▶ _WORK TO BE COMPLETED_: Give again, word for word, each line below starting at the one that contains "benaughty dating" and ending at the one that contains "benaughty fr reviews".

PROVIDED RECORDS START

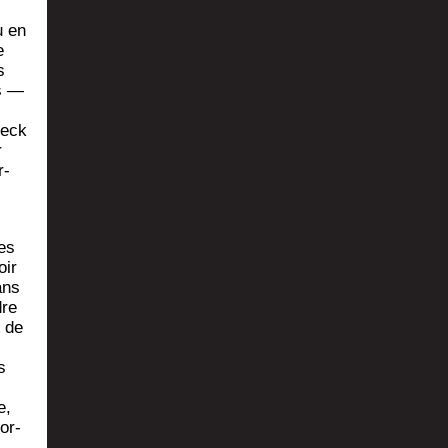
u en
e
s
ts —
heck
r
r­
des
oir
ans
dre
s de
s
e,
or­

PROVIDED RECORDS END
PROVIDED RECORDS START

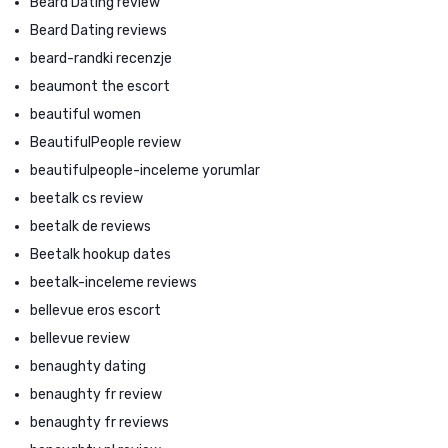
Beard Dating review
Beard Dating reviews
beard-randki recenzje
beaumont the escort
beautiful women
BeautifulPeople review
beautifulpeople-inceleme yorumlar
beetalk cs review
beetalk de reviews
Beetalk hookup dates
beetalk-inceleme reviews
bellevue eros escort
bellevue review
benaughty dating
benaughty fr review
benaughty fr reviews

PROVIDED RECORDS END
PROVIDED RECORDS START

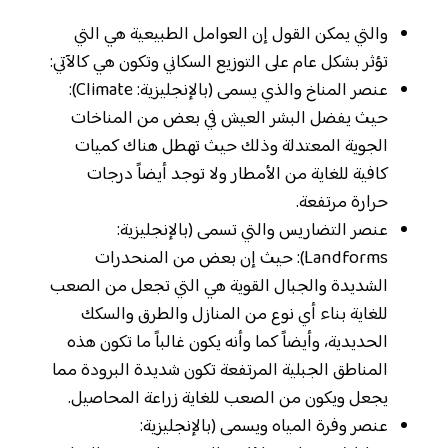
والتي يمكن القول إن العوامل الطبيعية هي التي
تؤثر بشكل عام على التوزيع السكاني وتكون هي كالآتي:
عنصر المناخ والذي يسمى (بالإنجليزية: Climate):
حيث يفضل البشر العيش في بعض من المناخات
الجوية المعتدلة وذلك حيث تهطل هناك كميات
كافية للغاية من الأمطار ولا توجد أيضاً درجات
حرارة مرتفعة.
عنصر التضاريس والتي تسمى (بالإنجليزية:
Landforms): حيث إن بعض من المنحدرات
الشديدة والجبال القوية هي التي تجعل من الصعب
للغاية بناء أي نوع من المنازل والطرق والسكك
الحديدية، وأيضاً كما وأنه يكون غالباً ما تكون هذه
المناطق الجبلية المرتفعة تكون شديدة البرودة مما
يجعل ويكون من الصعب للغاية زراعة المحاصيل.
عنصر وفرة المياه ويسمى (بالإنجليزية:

PROVIDED RECORDS END

▶ _RESPONSE FOR THIS EXERCISE_:
benaughty dating
benaughty fr review
benaughty fr reviews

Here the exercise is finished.